■ Problem details ■
Retype the entries exactly, but skip the pictures.

--------

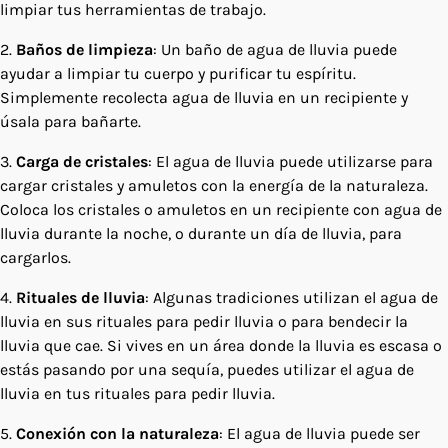
limpiar tus herramientas de trabajo.
2.
Baños de limpieza
: Un baño de agua de lluvia puede
ayudar a limpiar tu cuerpo y purificar tu espíritu.
Simplemente recolecta agua de lluvia en un recipiente y
úsala para bañarte.
3.
Carga de cristales
: El agua de lluvia puede utilizarse para
cargar cristales y amuletos con la energía de la naturaleza.
Coloca los cristales o amuletos en un recipiente con agua de
lluvia durante la noche, o durante un día de lluvia, para
cargarlos.
4.
Rituales de lluvia
: Algunas tradiciones utilizan el agua de
lluvia en sus rituales para pedir lluvia o para bendecir la
lluvia que cae. Si vives en un área donde la lluvia es escasa o
estás pasando por una sequía, puedes utilizar el agua de
lluvia en tus rituales para pedir lluvia.
5.
Conexión con la naturaleza
: El agua de lluvia puede ser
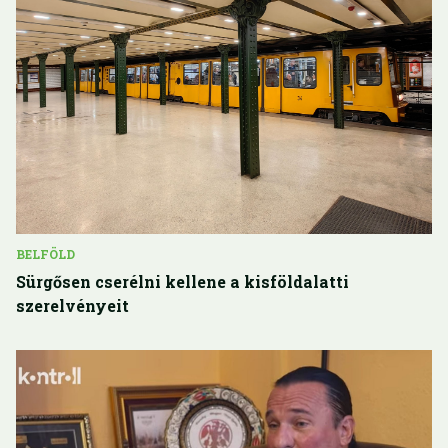
BELFÖLD
Sürgősen cserélni kellene a kisföldalatti
szerelvényeit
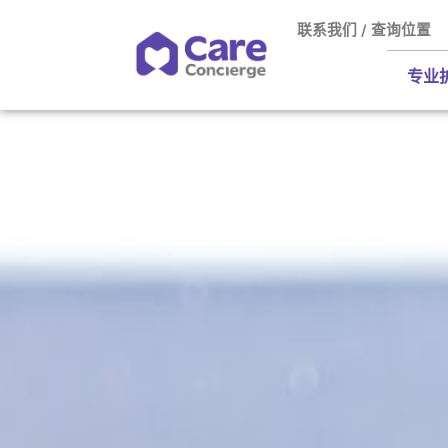
联系我们 / 查询位置
专业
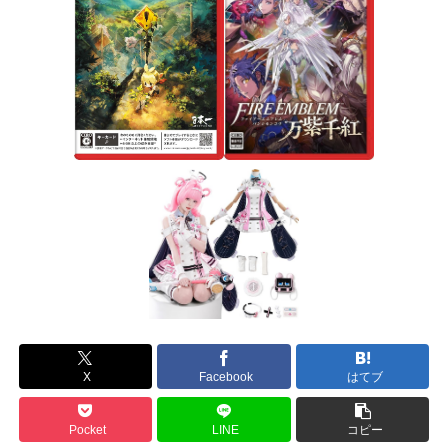
X
Facebook
はてブ
Pocket
LINE
コピー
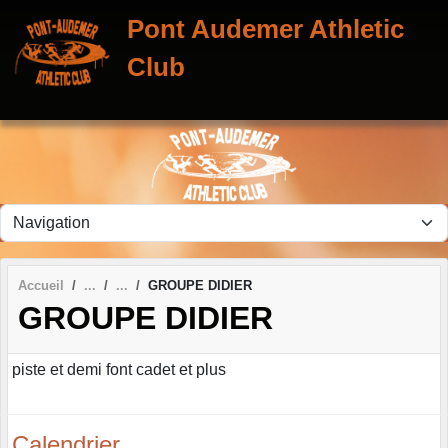
Panneau de gestion des cookies
Pont Audemer Athletic
Club
Accueil
GROUPE DIDIER
GROUPE DIDIER
piste et demi font cadet et plus
Calendrier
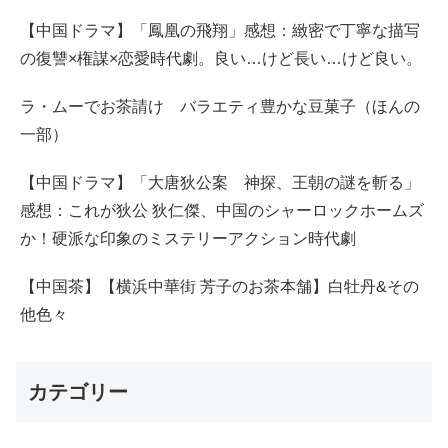
【中国ドラマ】「鳳凰の飛翔」感想：緻密で丁寧な描写
の復讐×権謀×恋愛時代劇。良い…けど長い…けど良い。
ラ・ムーでお茶請け バラエティ豊かな豆菓子（ほんの
一部）
【中国ドラマ】「大唐狄公案 神探、王朝の謎を斬る」
感想：これが狄公 狄仁傑、中国のシャーロックホームズ
か！硬派な印象のミステリーアクション時代劇
【中国茶】【横浜中華街 芳子のお茶本舗】白牡丹&その
他色々
カテゴリー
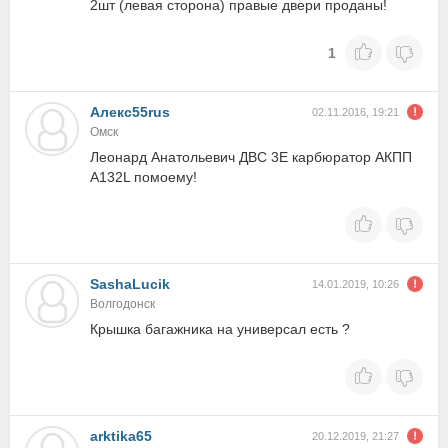
2шт (левая сторона) правые двери проданы!
1
Алекс55rus
02.11.2016, 19:21
Омск
Леонард Анатольевич ДВС 3Е карбюратор АКПП
А132L помоему!
SashaLucik
14.01.2019, 10:26
Волгодонск
Крышка багажника на универсал есть ?
arktika65
20.12.2019, 21:27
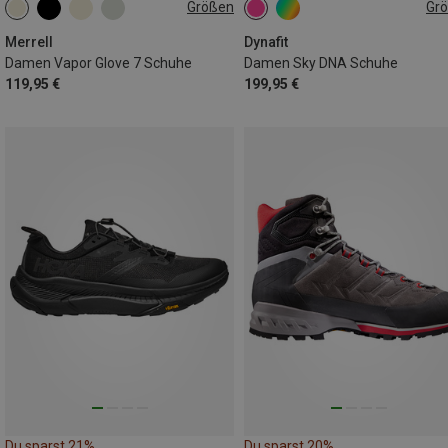
Größen
Gr
Merrell
Dynafit
Damen Vapor Glove 7 Schuhe
Damen Sky DNA Schuhe
119,95 €
199,95 €
Du sparst 21%
Du sparst 20%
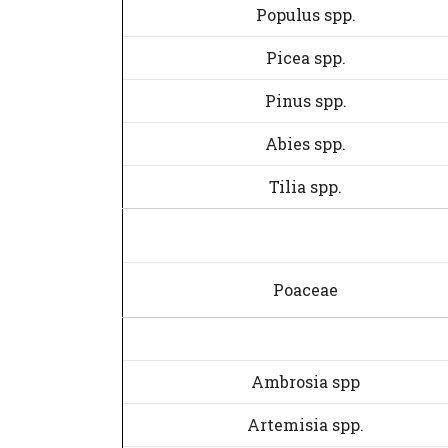
Populus spp.
Picea spp.
Pinus spp.
Abies spp.
Tilia spp.
Poaceae
Ambrosia spp
Artemisia spp.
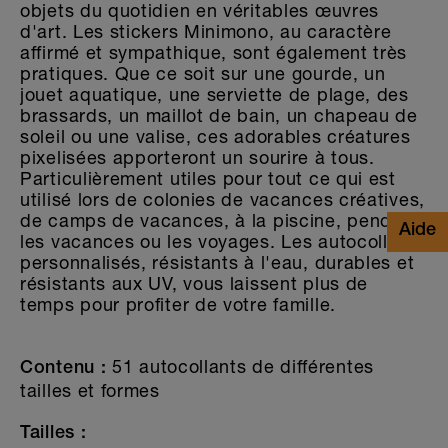
objets du quotidien en véritables œuvres
d'art. Les stickers Minimono, au caractère
affirmé et sympathique, sont également très
pratiques. Que ce soit sur une gourde, un
jouet aquatique, une serviette de plage, des
brassards, un maillot de bain, un chapeau de
soleil ou une valise, ces adorables créatures
pixelisées apporteront un sourire à tous.
Particulièrement utiles pour tout ce qui est
utilisé lors de colonies de vacances créatives,
de camps de vacances, à la piscine, pendant
les vacances ou les voyages. Les autocollants
personnalisés, résistants à l'eau, durables et
résistants aux UV, vous laissent plus de
temps pour profiter de votre famille.
51 autocollants de différentes
Contenu :
tailles et formes
Tailles :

--------

■ Answer to this task ■
limpiar tus herramientas de trabajo.
2.
Baños de limpieza
: Un baño de agua de lluvia puede
ayudar a limpiar tu cuerpo y purificar tu espíritu.
Simplemente recolecta agua de lluvia en un recipiente y
úsala para bañarte.
3.
Carga de cristales
: El agua de lluvia puede utilizarse para
cargar cristales y amuletos con la energía de la naturaleza.
Coloca los cristales o amuletos en un recipiente con agua de
lluvia durante la noche, o durante un día de lluvia, para
cargarlos.
4.
Rituales de lluvia
: Algunas tradiciones utilizan el agua de
lluvia en sus rituales para pedir lluvia o para bendecir la
lluvia que cae. Si vives en un área donde la lluvia es escasa o
estás pasando por una sequía, puedes utilizar el agua de
lluvia en tus rituales para pedir lluvia.
5.
Conexión con la naturaleza
: El agua de lluvia puede ser
BELFÖLD
Sürgősen cserélni kellene a kisföldalatti
szerelvényeit
联系我们 / 查询位置
专业
X
Facebook
はてブ
Pocket
LINE
コピー
Panneau de gestion des cookies
Pont Audemer Athletic
Club
Accueil
GROUPE DIDIER
GROUPE DIDIER
piste et demi font cadet et plus
Calendrier
【中国ドラマ】「鳳凰の飛翔」感想：緻密で丁寧な描写
の復讐×権謀×恋愛時代劇。良い…けど長い…けど良い。
ラ・ムーでお茶請け バラエティ豊かな豆菓子（ほんの
一部）
【中国ドラマ】「大唐狄公案 神探、王朝の謎を斬る」
感想：これが狄公 狄仁傑、中国のシャーロックホームズ
か！硬派な印象のミステリーアクション時代劇
【中国茶】【横浜中華街 芳子のお茶本舗】白牡丹&その
他色々
カテゴリー
2шт (левая сторона) правые двери проданы!
1
Алекс55rus
02.11.2016, 19:21
Омск
Леонард Анатольевич ДВС 3Е карбюратор АКПП
А132L помоему!
SashaLucik
14.01.2019, 10:26
Волгодонск
Крышка багажника на универсал есть ?
arktika65
20.12.2019, 21:27
Größen
Gr
Merrell
Dynafit
Damen Vapor Glove 7 Schuhe
Damen Sky DNA Schuhe
119,95 €
199,95 €
Du sparst 21%
Du sparst 20%
Populus spp.
Picea spp.
Pinus spp.
Abies spp.
Tilia spp.
Poaceae
Ambrosia spp
Artemisia spp.
objets du quotidien en véritables œuvres
d'art. Les stickers Minimono, au caractère
affirmé et sympathique, sont également très
pratiques. Que ce soit sur une gourde, un
jouet aquatique, une serviette de plage, des
brassards, un maillot de bain, un chapeau de
soleil ou une valise, ces adorables créatures
pixelisées apporteront un sourire à tous.
Particulièrement utiles pour tout ce qui est
utilisé lors de colonies de vacances créatives,
de camps de vacances, à la piscine, pendant
les vacances ou les voyages. Les autocollants
personnalisés, résistants à l'eau, durables et
résistants aux UV, vous laissent plus de
temps pour profiter de votre famille.
51 autocollants de différentes
Contenu :
tailles et formes
Tailles :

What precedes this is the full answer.